— What to produce —
Each line of the data below that holds the word "performance" is to be reported in full.

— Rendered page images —
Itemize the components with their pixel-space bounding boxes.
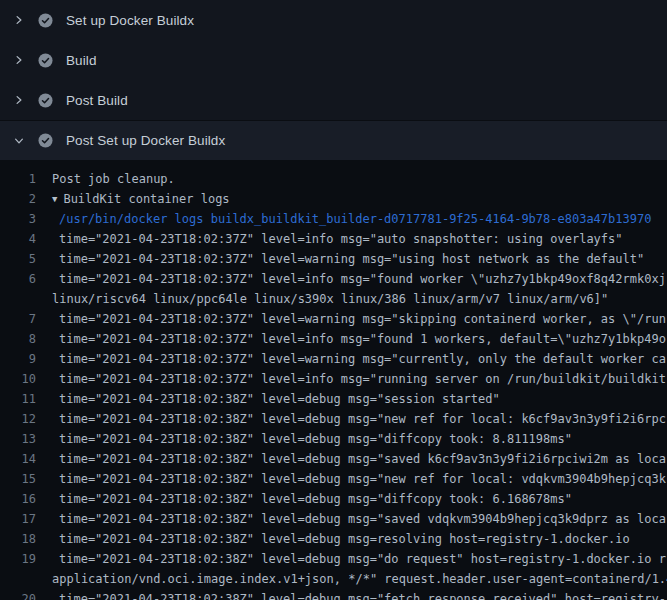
line-number[interactable]: 14 bbox=[0, 449, 36, 469]
group-collapse-icon[interactable]: ▼ bbox=[52, 189, 57, 209]
line-number[interactable]: 9 bbox=[0, 349, 36, 369]
log-text: time="2021-04-23T18:02:37Z" level=warnin… bbox=[59, 309, 666, 329]
log-text: time="2021-04-23T18:02:38Z" level=debug … bbox=[59, 469, 666, 489]
step-row[interactable]: Set up Docker Buildx bbox=[0, 0, 667, 40]
line-number[interactable] bbox=[0, 289, 36, 309]
step-row[interactable]: Post Set up Docker Buildx bbox=[0, 120, 667, 160]
line-number[interactable]: 12 bbox=[0, 409, 36, 429]
line-number[interactable]: 18 bbox=[0, 529, 36, 549]
line-number[interactable]: 4 bbox=[0, 229, 36, 249]
line-number[interactable]: 5 bbox=[0, 249, 36, 269]
check-circle-icon bbox=[38, 13, 53, 28]
chevron-icon bbox=[13, 54, 25, 66]
line-number[interactable] bbox=[0, 569, 36, 589]
log-text: time="2021-04-23T18:02:37Z" level=info m… bbox=[59, 269, 666, 289]
step-title: Post Set up Docker Buildx bbox=[66, 133, 225, 148]
log-text: time="2021-04-23T18:02:38Z" level=debug … bbox=[59, 589, 666, 600]
log-text: time="2021-04-23T18:02:37Z" level=warnin… bbox=[59, 349, 666, 369]
chevron-icon bbox=[13, 14, 25, 26]
step-title: Post Build bbox=[66, 93, 128, 108]
step-row[interactable]: Build bbox=[0, 40, 667, 80]
line-number[interactable]: 11 bbox=[0, 389, 36, 409]
line-number[interactable]: 1 bbox=[0, 169, 36, 189]
log-line: 18 time="2021-04-23T18:02:38Z" level=deb… bbox=[0, 529, 667, 549]
log-text: ▼BuildKit container logs bbox=[52, 189, 230, 209]
log-text: time="2021-04-23T18:02:38Z" level=debug … bbox=[59, 449, 666, 469]
log-text: linux/riscv64 linux/ppc64le linux/s390x … bbox=[52, 289, 608, 309]
log-line: 13 time="2021-04-23T18:02:38Z" level=deb… bbox=[0, 429, 667, 449]
log-text: /usr/bin/docker logs buildx_buildkit_bui… bbox=[59, 209, 651, 229]
line-number[interactable]: 6 bbox=[0, 269, 36, 289]
log-line: 8 time="2021-04-23T18:02:37Z" level=info… bbox=[0, 329, 667, 349]
log-line: application/vnd.oci.image.index.v1+json,… bbox=[0, 569, 667, 589]
line-number[interactable]: 8 bbox=[0, 329, 36, 349]
line-number[interactable]: 19 bbox=[0, 549, 36, 569]
step-title: Set up Docker Buildx bbox=[66, 13, 194, 28]
log-line: 11 time="2021-04-23T18:02:38Z" level=deb… bbox=[0, 389, 667, 409]
actions-log-panel: Set up Docker Buildx Build P bbox=[0, 0, 667, 600]
log-text: time="2021-04-23T18:02:38Z" level=debug … bbox=[59, 529, 630, 549]
log-line: 1 Post job cleanup. bbox=[0, 169, 667, 189]
log-text: time="2021-04-23T18:02:38Z" level=debug … bbox=[59, 409, 666, 429]
line-number[interactable]: 2 bbox=[0, 189, 36, 209]
log-line: 12 time="2021-04-23T18:02:38Z" level=deb… bbox=[0, 409, 667, 429]
log-line: 7 time="2021-04-23T18:02:37Z" level=warn… bbox=[0, 309, 667, 329]
log-line: 5 time="2021-04-23T18:02:37Z" level=warn… bbox=[0, 249, 667, 269]
log-line: 3 /usr/bin/docker logs buildx_buildkit_b… bbox=[0, 209, 667, 229]
steps-list: Set up Docker Buildx Build P bbox=[0, 0, 667, 160]
line-number[interactable]: 10 bbox=[0, 369, 36, 389]
line-number[interactable]: 16 bbox=[0, 489, 36, 509]
log-text: time="2021-04-23T18:02:38Z" level=debug … bbox=[59, 509, 666, 529]
line-number[interactable]: 20 bbox=[0, 589, 36, 600]
line-number[interactable]: 17 bbox=[0, 509, 36, 529]
log-line: 10 time="2021-04-23T18:02:37Z" level=inf… bbox=[0, 369, 667, 389]
log-line: 15 time="2021-04-23T18:02:38Z" level=deb… bbox=[0, 469, 667, 489]
step-row[interactable]: Post Build bbox=[0, 80, 667, 120]
log-line: 2 ▼BuildKit container logs bbox=[0, 189, 667, 209]
log-line: 16 time="2021-04-23T18:02:38Z" level=deb… bbox=[0, 489, 667, 509]
log-line: 6 time="2021-04-23T18:02:37Z" level=info… bbox=[0, 269, 667, 289]
log-line: 20 time="2021-04-23T18:02:38Z" level=deb… bbox=[0, 589, 667, 600]
chevron-icon bbox=[13, 94, 25, 106]
log-text: Post job cleanup. bbox=[52, 169, 175, 189]
line-number[interactable]: 3 bbox=[0, 209, 36, 229]
log-text: time="2021-04-23T18:02:38Z" level=debug … bbox=[59, 389, 500, 409]
chevron-icon bbox=[13, 135, 25, 147]
line-number[interactable]: 13 bbox=[0, 429, 36, 449]
log-text: time="2021-04-23T18:02:38Z" level=debug … bbox=[59, 549, 666, 569]
log-text: time="2021-04-23T18:02:38Z" level=debug … bbox=[59, 429, 572, 449]
line-number[interactable]: 7 bbox=[0, 309, 36, 329]
log-line: 14 time="2021-04-23T18:02:38Z" level=deb… bbox=[0, 449, 667, 469]
log-line: 19 time="2021-04-23T18:02:38Z" level=deb… bbox=[0, 549, 667, 569]
log-text: time="2021-04-23T18:02:37Z" level=warnin… bbox=[59, 249, 644, 269]
log-line: linux/riscv64 linux/ppc64le linux/s390x … bbox=[0, 289, 667, 309]
log-text: time="2021-04-23T18:02:37Z" level=info m… bbox=[59, 369, 666, 389]
step-title: Build bbox=[66, 53, 97, 68]
check-circle-icon bbox=[38, 93, 53, 108]
log-text: application/vnd.oci.image.index.v1+json,… bbox=[52, 569, 667, 589]
check-circle-icon bbox=[38, 133, 53, 148]
log-line: 9 time="2021-04-23T18:02:37Z" level=warn… bbox=[0, 349, 667, 369]
log-line: 4 time="2021-04-23T18:02:37Z" level=info… bbox=[0, 229, 667, 249]
log-text: time="2021-04-23T18:02:37Z" level=info m… bbox=[59, 329, 666, 349]
log-output: 1 Post job cleanup. 2 ▼BuildKit containe… bbox=[0, 160, 667, 600]
line-number[interactable]: 15 bbox=[0, 469, 36, 489]
check-circle-icon bbox=[38, 53, 53, 68]
log-text: time="2021-04-23T18:02:37Z" level=info m… bbox=[59, 229, 623, 249]
log-line: 17 time="2021-04-23T18:02:38Z" level=deb… bbox=[0, 509, 667, 529]
log-text: time="2021-04-23T18:02:38Z" level=debug … bbox=[59, 489, 572, 509]
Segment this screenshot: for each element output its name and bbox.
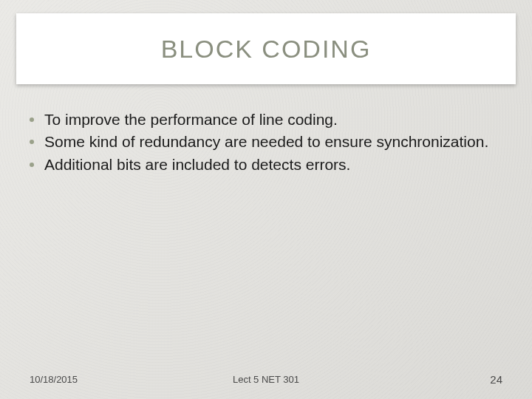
bullet-icon <box>30 117 34 122</box>
bullet-item: Some kind of redundancy are needed to en… <box>30 132 502 152</box>
footer: 10/18/2015 Lect 5 NET 301 24 <box>30 373 502 386</box>
bullet-text: Some kind of redundancy are needed to en… <box>44 132 488 152</box>
bullet-item: To improve the performance of line codin… <box>30 109 502 130</box>
body-content: To improve the performance of line codin… <box>30 109 502 177</box>
footer-page-number: 24 <box>345 373 502 386</box>
slide: BLOCK CODING To improve the performance … <box>0 0 532 399</box>
bullet-text: Additional bits are included to detects … <box>44 154 350 175</box>
bullet-icon <box>30 140 34 144</box>
title-container: BLOCK CODING <box>16 13 516 84</box>
footer-date: 10/18/2015 <box>30 374 187 385</box>
slide-title: BLOCK CODING <box>161 35 372 64</box>
bullet-text: To improve the performance of line codin… <box>44 109 338 130</box>
bullet-icon <box>30 163 34 167</box>
footer-center: Lect 5 NET 301 <box>187 374 344 385</box>
bullet-item: Additional bits are included to detects … <box>30 154 502 175</box>
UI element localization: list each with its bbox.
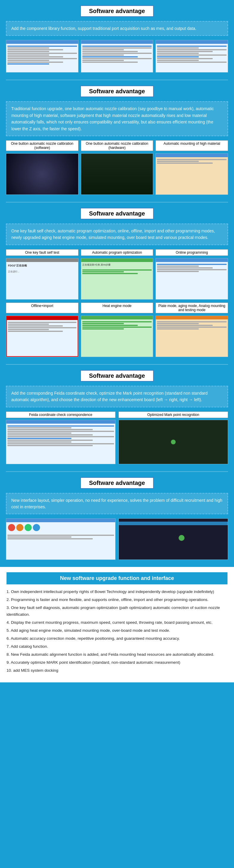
section-2-images <box>6 153 228 195</box>
list-item-8: 8. New Feida automatic alignment functio… <box>6 651 228 658</box>
section-3-image-3 <box>155 258 228 300</box>
section-3-label-2: Automatic program optimization <box>81 249 153 256</box>
section-1: Software advantage Add the component lib… <box>0 0 234 80</box>
list-item-6: 6. Automatic accuracy correction mode, r… <box>6 635 228 642</box>
list-item-5: 5. Add aging heat engine mode, simulated… <box>6 627 228 634</box>
list-item-4: 4. Display the current mounting progress… <box>6 619 228 626</box>
section-2: Software advantage Traditional function … <box>0 80 234 202</box>
list-item-9: 9. Accurately optimize MARK point identi… <box>6 659 228 666</box>
section-4-image-1 <box>6 420 116 464</box>
section-2-image-3 <box>155 153 228 195</box>
section-3-image-6 <box>155 316 228 357</box>
section-3-labels-row2: Offline+import Heat engine mode Plate mo… <box>6 303 228 313</box>
section-3-label-6: Plate mode, aging mode, Analog mounting … <box>155 303 228 313</box>
section-4-label-1: Feida coordinate check correspondence <box>6 411 116 418</box>
section-5-description: New interface layout, simpler operation,… <box>6 493 228 515</box>
section-4: Software advantage Add the corresponding… <box>0 365 234 471</box>
section-1-image-1 <box>6 40 79 72</box>
section-3-image-4 <box>6 316 79 357</box>
section-2-description: Traditional function upgrade, one button… <box>6 101 228 136</box>
section-4-labels: Feida coordinate check correspondence Op… <box>6 411 228 418</box>
section-3-label-4: Offline+import <box>6 303 79 313</box>
section-4-label-2: Optimized Mark point recognition <box>118 411 228 418</box>
section-3-image-5 <box>81 316 153 357</box>
bottom-list: 1. Own independent intellectual property… <box>6 589 228 674</box>
section-3-image-2: 正在规划第7任务,第55步骤 <box>81 258 153 300</box>
section-1-image-3 <box>155 40 228 72</box>
section-2-label-3: Automatic mounting of high material <box>155 140 228 151</box>
section-2-image-1 <box>6 153 79 195</box>
section-3-label-5: Heat engine mode <box>81 303 153 313</box>
section-2-labels: One button automatic nozzle calibration … <box>6 140 228 151</box>
section-2-title: Software advantage <box>6 86 228 97</box>
list-item-10: 10. add MES system docking <box>6 667 228 674</box>
section-1-description: Add the component library function, supp… <box>6 21 228 36</box>
section-4-image-2 <box>118 420 228 464</box>
section-4-images <box>6 420 228 464</box>
section-1-title: Software advantage <box>6 5 228 17</box>
bottom-title: New software upgrade function and interf… <box>6 572 228 584</box>
section-2-label-2: One button automatic nozzle calibration … <box>81 140 153 151</box>
section-3-title: Software advantage <box>6 208 228 219</box>
list-item-7: 7. Add catalog function. <box>6 643 228 650</box>
section-3-labels-row1: One key fault self test Automatic progra… <box>6 249 228 256</box>
section-3-description: One key fault self check, automatic prog… <box>6 223 228 245</box>
section-5: Software advantage New interface layout,… <box>0 472 234 567</box>
section-3-image-1: FDO2"正在自检 正在进行... <box>6 258 79 300</box>
section-5-images <box>6 518 228 560</box>
section-2-label-1: One button automatic nozzle calibration … <box>6 140 79 151</box>
section-3-label-3: Online programming <box>155 249 228 256</box>
section-1-image-2 <box>81 40 153 72</box>
section-4-title: Software advantage <box>6 370 228 381</box>
section-4-description: Add the corresponding Feida coordinate c… <box>6 386 228 407</box>
section-5-title: Software advantage <box>6 477 228 489</box>
section-5-image-2 <box>118 518 228 560</box>
list-item-3: 3. One key fault self diagnosis, automat… <box>6 604 228 618</box>
section-3-images-row1: FDO2"正在自检 正在进行... 正在规划第7任务,第55步骤 <box>6 258 228 300</box>
section-1-images <box>6 40 228 72</box>
section-3-images-row2 <box>6 316 228 357</box>
section-3: Software advantage One key fault self ch… <box>0 203 234 364</box>
list-item-1: 1. Own independent intellectual property… <box>6 589 228 595</box>
section-2-image-2 <box>81 153 153 195</box>
section-3-label-1: One key fault self test <box>6 249 79 256</box>
list-item-2: 2. Programming is faster and more flexib… <box>6 596 228 603</box>
section-5-image-1 <box>6 518 116 560</box>
bottom-section: New software upgrade function and interf… <box>0 567 234 682</box>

— Result for this exercise —
bullet-item: To improve the performance of line codin… <box>30 109 502 130</box>
body-content: To improve the performance of line codin… <box>30 109 502 177</box>
slide: BLOCK CODING To improve the performance … <box>0 0 532 399</box>
bullet-text: To improve the performance of line codin… <box>44 109 338 130</box>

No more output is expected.